I wanted my very first post to put a stamp on what I want to achieve with "Project Autism". I want to help families of children with Autism to alter their perception of what 'autism' is and in doing so alter how they then live their lives.
When we see autism as a brilliant way of being and that we need to deal with autism in a more transformative way, then we frame our own experiences in a much more positive and energetic way. I, by no means want to diminish family's experience because as a teacher with children of autism, I know there are 'tough' days and it is often difficult to know what these children need, want and expect. However, I do know with certainty, that when I step outside of the box; step into their world a little more; and understand that autism is as autism does then I have much more success with these kids and more importantly they seek me out and are happy to see me. This is because they know I am making an effort; they know I want to understand them; and vitally, they know I accept and value who they are.
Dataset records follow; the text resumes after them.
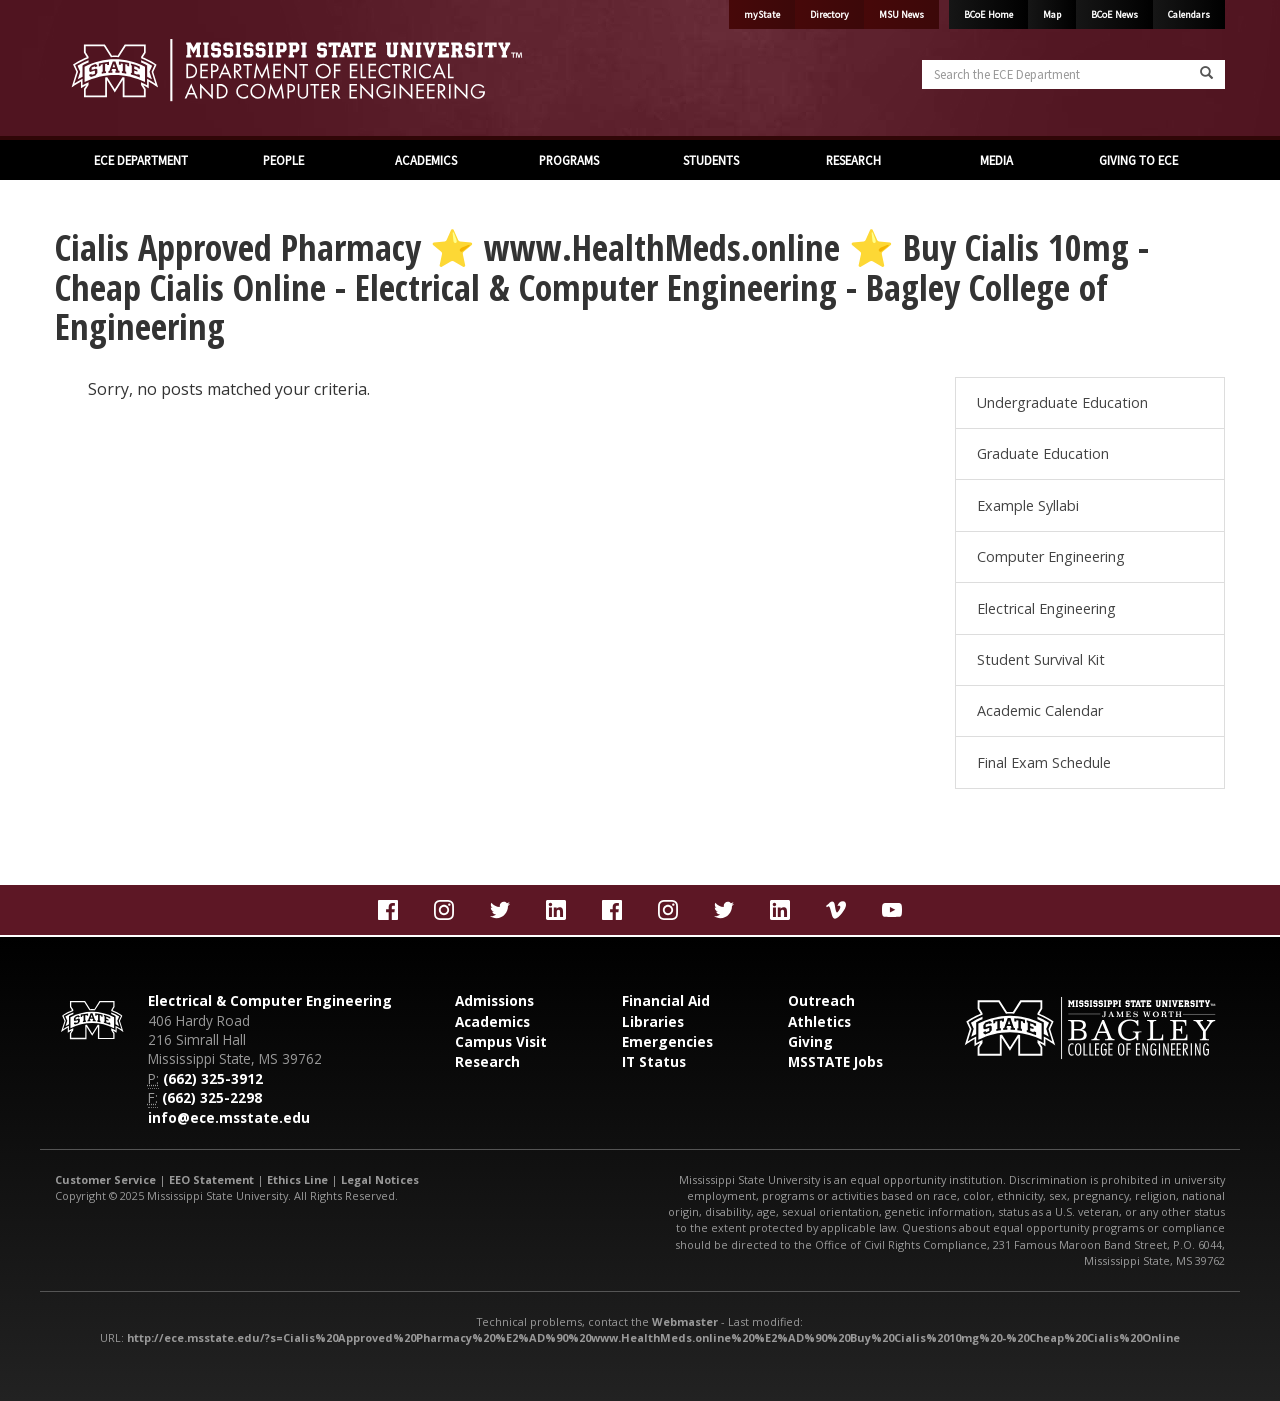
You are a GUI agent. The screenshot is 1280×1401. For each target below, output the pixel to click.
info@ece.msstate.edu (229, 1117)
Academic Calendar (1040, 710)
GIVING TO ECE (1138, 160)
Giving (810, 1041)
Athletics (819, 1021)
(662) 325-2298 (212, 1097)
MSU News (901, 14)
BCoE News (1114, 14)
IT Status (654, 1061)
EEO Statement (211, 1179)
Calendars (1189, 14)
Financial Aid (666, 1000)
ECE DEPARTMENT (141, 160)
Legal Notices (380, 1179)
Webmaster (685, 1321)
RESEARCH (853, 160)
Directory (829, 14)
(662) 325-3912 (213, 1078)
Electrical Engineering (1046, 608)
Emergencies (667, 1041)
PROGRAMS (569, 160)
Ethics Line (297, 1179)
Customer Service (105, 1179)
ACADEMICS (426, 160)
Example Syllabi (1028, 505)
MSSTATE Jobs (835, 1061)
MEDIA (996, 160)
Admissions (494, 1000)
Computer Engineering (1051, 556)
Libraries (653, 1021)
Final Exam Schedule (1044, 762)
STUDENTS (711, 160)
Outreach (821, 1000)
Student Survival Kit (1041, 659)
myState (762, 14)
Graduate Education (1043, 453)
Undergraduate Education (1062, 402)
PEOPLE (283, 160)
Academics (492, 1021)
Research (487, 1061)
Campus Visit (501, 1041)
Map (1052, 14)
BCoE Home (988, 14)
These kids view the world through a kaleidoscope of colours, sounds, textures and smells. Their experience of the world is more intense and rich, but at the same time can be disturbing, scary and frustrating. So as parents, familes and educators, it is up to us to alter the way we perceive and understand these children and in doing so we alter the way we create the world around them. For example, we need to understand that so called 'tantrums' are merely expressions of frustration, anxiety and fear. A child having a tantrum is either 1/ trying to tell us something ie they are hungry, in pain or unsure of what they are experiencing 2/ they may be experiencing something sensorally ie colours, shapes, sounds, textures and smells can be distressing and even painful to these kids. We need to understand what their sensory issues are and adjust accordingly. 3/ they orient within the world very differently and everything has to make sense to them. For example, a boy in my class would walk into the room and push the chairs off the tables. After a few weeks of this, it occurred to me to ask him why he was doing this. He replied "chairs don't go on tables". He is completley right...chairs don't belong on tables! 4/ seguing on from that point...we need to talk to these kids; ask them why they are doing what they are doing; ask them what they are feeling; and talk to them about their experiences. When we do this, you'd be surprised by their answers and you also find that they are willing and actually happy to tell you what is wrong, because finally someone will listen to them.
The one certainty is that children with autism have a huge 'bullshit' metre....they just won't put up with people who are false, don't get them, don't care for them or are tentative with them. If a child with autism pushes someone away, lashes out, or doesn't want to go near a person, generally it means they know how that person feels about them. The remotest sense that someone doesn't get it or get them, then you will have lost them and it will take a lot to gain back their confidence and trust.
As I'm writing this, I am realising that I have so much to write and it is often difficult to contain and put my writing in a way that hopefully will make sense. However, thankfully a blog is just that, a blog, in that it is a space to just "write" what one is thinking; it is not a book that has to have sequence, continuity and form, so hopefully my 'just writing' will provide some insight.
My last words are for parents. I meet and talk to so many parents, either in my role as a teacher, or randomly. Just the other day, I was getting my hair done and the hairdresser asked me what I did. After I told her, she shared that she had a child who had Asperger's. Within a few minutes, I could tell she carried the same burden I sense from all parents; guilt and possbily shame; frustration and anger (because they don't know where to go for assistance); fear and anxiety....there is so much blame experienced by parents, especially mothers. Did I do something wrong? Is it my fault my child is like this? etc etc. Please parents, the one thing I wish you would all get is "it is not your fault and there is nothing for you to be blamed for". You gave birth to these wonderful, brilliant, fabulous children because as a parent you were 1/ up for the job and 2/ must be wonderful and brillant yourself to be blessed with a child like this. When you parent from blame, pain and stress then the burden is so much bigger; but when you parent from a space of wonder, excitement and anticipation, then the entire energy changes around your relationship with your child and the world. Parents, rid yourself of blame and the journey will immediately become easier because you will be able to breathe again and just maybe the light at the end of the tunnel will become more visible.